Prompt
From the data below, return the exact lines starting at the line containing "Image attached. Mask" and ending at the line containing "Mask anything matching", both included, and nothing else.

Given records

+++

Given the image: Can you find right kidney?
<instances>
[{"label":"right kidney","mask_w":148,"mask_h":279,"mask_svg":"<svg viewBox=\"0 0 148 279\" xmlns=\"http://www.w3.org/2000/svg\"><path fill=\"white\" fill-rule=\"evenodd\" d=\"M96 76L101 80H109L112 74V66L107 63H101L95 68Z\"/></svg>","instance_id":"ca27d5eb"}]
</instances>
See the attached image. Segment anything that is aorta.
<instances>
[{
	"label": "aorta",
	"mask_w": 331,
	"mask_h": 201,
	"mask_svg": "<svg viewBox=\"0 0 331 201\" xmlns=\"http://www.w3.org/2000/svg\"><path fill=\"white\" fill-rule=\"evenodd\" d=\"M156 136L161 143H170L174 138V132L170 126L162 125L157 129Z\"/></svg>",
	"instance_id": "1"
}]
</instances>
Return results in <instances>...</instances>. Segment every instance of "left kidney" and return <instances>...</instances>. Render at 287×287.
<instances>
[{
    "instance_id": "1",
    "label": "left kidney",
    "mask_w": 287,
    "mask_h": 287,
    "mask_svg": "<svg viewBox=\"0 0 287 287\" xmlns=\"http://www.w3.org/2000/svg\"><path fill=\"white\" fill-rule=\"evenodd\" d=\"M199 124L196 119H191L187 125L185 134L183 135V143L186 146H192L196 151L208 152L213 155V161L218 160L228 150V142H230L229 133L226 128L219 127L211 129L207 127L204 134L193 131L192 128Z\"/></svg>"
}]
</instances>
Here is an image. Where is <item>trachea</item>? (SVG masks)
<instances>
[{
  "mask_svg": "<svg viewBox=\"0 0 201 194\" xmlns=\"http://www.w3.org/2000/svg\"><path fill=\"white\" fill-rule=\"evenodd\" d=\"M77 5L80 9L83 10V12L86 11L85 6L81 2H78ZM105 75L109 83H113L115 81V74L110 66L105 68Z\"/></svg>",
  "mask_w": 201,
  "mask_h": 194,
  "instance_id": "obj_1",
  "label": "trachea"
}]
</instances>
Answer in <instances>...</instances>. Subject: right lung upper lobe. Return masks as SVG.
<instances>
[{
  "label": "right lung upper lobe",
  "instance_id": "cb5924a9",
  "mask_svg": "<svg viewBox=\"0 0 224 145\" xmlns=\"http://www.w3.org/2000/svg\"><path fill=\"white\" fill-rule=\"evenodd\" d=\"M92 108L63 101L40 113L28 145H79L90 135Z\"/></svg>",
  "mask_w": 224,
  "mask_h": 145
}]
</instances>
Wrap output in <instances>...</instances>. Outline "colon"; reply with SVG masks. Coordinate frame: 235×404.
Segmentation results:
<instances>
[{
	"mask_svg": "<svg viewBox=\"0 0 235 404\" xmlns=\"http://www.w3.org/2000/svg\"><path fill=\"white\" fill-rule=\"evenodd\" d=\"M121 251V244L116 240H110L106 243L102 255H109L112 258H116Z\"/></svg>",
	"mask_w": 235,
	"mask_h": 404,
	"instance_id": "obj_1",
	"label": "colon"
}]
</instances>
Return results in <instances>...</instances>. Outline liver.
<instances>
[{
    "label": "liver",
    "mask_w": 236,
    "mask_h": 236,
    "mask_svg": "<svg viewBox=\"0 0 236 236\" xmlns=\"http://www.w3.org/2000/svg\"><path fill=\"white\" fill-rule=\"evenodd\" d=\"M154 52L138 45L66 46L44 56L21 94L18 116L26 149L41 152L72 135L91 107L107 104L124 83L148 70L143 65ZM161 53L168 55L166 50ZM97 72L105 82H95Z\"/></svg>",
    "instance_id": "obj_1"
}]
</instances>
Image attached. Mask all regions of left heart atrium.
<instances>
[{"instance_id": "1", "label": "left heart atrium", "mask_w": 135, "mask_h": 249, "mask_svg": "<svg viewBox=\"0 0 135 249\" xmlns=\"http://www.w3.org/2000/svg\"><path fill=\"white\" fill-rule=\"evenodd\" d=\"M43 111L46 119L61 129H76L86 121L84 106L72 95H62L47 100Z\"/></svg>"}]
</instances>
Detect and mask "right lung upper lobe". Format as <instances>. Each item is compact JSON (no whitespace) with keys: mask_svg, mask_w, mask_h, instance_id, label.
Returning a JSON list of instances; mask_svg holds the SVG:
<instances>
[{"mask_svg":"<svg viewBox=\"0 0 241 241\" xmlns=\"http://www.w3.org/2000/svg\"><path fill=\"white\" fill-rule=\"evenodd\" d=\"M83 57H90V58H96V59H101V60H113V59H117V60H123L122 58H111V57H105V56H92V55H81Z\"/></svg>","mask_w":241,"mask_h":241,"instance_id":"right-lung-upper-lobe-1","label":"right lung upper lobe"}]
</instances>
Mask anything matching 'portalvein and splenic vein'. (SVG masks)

+++

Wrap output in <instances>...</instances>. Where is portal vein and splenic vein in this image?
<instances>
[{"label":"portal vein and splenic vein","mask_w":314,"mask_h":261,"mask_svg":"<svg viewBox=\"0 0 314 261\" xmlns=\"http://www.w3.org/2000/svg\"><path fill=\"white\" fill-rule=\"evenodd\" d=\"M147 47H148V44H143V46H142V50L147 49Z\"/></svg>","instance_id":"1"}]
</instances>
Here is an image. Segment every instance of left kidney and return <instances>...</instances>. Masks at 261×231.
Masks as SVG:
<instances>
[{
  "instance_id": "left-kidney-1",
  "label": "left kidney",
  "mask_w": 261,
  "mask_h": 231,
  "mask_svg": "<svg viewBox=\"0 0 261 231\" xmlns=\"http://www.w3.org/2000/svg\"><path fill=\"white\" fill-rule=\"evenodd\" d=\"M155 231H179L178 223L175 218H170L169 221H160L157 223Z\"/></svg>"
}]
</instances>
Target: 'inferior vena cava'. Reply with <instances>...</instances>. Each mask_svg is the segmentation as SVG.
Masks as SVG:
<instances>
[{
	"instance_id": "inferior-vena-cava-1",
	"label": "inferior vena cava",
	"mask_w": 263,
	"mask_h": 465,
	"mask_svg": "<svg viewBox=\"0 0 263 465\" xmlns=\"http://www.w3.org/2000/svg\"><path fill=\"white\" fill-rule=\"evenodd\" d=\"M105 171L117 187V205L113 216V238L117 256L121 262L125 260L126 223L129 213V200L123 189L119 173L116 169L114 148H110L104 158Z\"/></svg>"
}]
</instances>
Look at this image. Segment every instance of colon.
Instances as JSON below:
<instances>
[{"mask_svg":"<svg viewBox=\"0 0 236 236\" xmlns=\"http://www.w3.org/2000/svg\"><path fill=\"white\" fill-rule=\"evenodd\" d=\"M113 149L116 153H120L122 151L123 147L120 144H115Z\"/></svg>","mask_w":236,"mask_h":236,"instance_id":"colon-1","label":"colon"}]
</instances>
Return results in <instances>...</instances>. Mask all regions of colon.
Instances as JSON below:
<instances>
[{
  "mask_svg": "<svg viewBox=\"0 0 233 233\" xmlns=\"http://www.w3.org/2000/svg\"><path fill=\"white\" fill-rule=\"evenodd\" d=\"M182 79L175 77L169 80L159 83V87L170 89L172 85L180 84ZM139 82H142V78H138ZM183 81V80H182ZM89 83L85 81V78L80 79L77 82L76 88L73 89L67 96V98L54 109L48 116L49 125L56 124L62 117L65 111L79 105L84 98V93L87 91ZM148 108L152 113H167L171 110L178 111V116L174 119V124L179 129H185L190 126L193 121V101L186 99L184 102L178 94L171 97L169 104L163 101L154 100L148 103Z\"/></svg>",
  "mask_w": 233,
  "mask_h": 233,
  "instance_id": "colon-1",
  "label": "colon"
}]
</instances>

+++

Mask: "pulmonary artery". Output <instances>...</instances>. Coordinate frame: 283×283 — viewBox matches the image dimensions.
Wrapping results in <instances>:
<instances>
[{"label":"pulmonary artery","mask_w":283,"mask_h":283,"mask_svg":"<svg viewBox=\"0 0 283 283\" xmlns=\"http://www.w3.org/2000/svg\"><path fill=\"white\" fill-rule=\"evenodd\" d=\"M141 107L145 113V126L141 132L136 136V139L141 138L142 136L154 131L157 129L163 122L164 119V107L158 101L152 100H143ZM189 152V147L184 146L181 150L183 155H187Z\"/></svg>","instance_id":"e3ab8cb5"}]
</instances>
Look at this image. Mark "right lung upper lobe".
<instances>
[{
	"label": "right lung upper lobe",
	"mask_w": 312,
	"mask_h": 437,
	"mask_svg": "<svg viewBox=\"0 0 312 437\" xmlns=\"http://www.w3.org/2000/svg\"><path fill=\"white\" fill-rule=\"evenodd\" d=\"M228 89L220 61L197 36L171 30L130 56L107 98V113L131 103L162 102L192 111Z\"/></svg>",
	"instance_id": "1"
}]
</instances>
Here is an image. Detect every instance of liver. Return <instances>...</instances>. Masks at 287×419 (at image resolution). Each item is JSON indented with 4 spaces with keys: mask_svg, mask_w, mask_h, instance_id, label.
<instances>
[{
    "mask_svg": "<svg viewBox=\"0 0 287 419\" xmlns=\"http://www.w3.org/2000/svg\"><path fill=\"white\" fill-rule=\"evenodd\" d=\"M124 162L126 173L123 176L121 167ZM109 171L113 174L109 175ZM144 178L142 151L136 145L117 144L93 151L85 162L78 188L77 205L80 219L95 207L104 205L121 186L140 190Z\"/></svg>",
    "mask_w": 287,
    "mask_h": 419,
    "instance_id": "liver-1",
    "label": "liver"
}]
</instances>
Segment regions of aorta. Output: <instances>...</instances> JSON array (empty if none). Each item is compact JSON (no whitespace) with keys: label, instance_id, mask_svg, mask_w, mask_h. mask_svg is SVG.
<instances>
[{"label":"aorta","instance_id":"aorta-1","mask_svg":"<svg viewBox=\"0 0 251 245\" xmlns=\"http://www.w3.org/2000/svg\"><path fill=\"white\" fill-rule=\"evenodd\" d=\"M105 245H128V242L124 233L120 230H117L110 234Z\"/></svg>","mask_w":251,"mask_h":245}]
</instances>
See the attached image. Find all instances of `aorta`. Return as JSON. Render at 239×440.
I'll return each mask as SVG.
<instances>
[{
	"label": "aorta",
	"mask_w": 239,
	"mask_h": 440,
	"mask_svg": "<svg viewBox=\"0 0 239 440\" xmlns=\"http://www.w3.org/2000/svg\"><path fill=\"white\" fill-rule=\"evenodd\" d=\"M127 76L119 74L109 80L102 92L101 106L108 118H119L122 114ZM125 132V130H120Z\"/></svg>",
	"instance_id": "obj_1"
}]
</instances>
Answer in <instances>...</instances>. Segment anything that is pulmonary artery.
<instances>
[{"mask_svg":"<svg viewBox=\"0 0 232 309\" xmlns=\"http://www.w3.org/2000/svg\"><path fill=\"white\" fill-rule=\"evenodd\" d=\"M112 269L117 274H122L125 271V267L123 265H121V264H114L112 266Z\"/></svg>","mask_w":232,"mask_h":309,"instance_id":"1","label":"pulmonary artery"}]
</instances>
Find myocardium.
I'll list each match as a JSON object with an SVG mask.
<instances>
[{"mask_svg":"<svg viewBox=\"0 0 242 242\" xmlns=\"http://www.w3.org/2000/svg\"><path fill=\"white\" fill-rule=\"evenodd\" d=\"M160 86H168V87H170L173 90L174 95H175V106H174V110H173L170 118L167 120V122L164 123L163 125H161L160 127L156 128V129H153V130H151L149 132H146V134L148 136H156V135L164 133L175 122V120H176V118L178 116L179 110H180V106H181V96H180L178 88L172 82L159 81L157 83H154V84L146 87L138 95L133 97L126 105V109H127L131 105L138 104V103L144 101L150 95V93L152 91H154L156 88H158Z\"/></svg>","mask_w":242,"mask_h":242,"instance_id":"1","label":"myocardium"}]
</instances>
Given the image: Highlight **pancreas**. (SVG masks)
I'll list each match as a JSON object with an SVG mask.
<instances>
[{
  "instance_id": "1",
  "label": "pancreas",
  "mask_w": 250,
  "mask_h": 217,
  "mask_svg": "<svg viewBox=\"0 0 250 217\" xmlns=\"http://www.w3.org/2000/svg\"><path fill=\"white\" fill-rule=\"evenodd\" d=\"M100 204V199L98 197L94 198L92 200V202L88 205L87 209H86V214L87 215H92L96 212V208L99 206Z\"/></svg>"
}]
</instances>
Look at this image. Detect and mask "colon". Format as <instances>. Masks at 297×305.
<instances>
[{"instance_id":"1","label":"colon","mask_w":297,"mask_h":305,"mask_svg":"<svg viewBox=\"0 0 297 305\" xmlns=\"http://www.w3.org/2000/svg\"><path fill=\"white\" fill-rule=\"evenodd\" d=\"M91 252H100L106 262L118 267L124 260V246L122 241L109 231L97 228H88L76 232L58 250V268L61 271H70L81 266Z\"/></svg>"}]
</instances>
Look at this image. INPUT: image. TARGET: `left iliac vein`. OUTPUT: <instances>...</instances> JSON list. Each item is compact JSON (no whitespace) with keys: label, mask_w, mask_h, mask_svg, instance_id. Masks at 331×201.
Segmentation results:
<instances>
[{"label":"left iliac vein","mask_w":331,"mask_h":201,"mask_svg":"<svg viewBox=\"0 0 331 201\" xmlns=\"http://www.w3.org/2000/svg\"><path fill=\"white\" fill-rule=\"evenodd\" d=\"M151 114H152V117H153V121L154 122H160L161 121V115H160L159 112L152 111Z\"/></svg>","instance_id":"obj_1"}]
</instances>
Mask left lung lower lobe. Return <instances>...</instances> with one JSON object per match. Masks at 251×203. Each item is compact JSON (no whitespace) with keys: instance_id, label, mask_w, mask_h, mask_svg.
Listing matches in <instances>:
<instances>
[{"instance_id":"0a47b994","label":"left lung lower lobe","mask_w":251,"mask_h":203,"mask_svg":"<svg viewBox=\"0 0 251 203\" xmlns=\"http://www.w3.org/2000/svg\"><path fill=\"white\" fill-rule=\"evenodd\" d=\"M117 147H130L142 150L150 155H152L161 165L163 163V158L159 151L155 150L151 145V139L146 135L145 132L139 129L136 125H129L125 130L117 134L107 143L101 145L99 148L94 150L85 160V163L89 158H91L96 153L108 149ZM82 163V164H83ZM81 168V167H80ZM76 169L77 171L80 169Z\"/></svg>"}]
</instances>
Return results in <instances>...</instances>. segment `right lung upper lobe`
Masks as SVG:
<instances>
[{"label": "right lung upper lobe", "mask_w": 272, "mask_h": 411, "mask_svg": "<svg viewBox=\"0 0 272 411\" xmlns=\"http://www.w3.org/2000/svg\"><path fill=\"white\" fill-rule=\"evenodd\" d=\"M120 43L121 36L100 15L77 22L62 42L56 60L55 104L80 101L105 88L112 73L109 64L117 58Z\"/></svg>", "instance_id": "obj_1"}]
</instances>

+++

Written response
Image attached. Mask all regions of left heart atrium.
<instances>
[{"instance_id": "1", "label": "left heart atrium", "mask_w": 135, "mask_h": 249, "mask_svg": "<svg viewBox=\"0 0 135 249\" xmlns=\"http://www.w3.org/2000/svg\"><path fill=\"white\" fill-rule=\"evenodd\" d=\"M43 111L46 119L61 129H76L86 121L84 106L72 95H62L47 100Z\"/></svg>"}]
</instances>
Detect and mask "right lung upper lobe". Format as <instances>. Each item is compact JSON (no whitespace) with keys: mask_svg, mask_w, mask_h, instance_id, label.
Returning a JSON list of instances; mask_svg holds the SVG:
<instances>
[{"mask_svg":"<svg viewBox=\"0 0 241 241\" xmlns=\"http://www.w3.org/2000/svg\"><path fill=\"white\" fill-rule=\"evenodd\" d=\"M83 57H90V58H96V59H101V60H113V59H117V60H123L122 58H111V57H105V56H92V55H81Z\"/></svg>","mask_w":241,"mask_h":241,"instance_id":"right-lung-upper-lobe-1","label":"right lung upper lobe"}]
</instances>
Mask anything matching 'portalvein and splenic vein'. (SVG masks)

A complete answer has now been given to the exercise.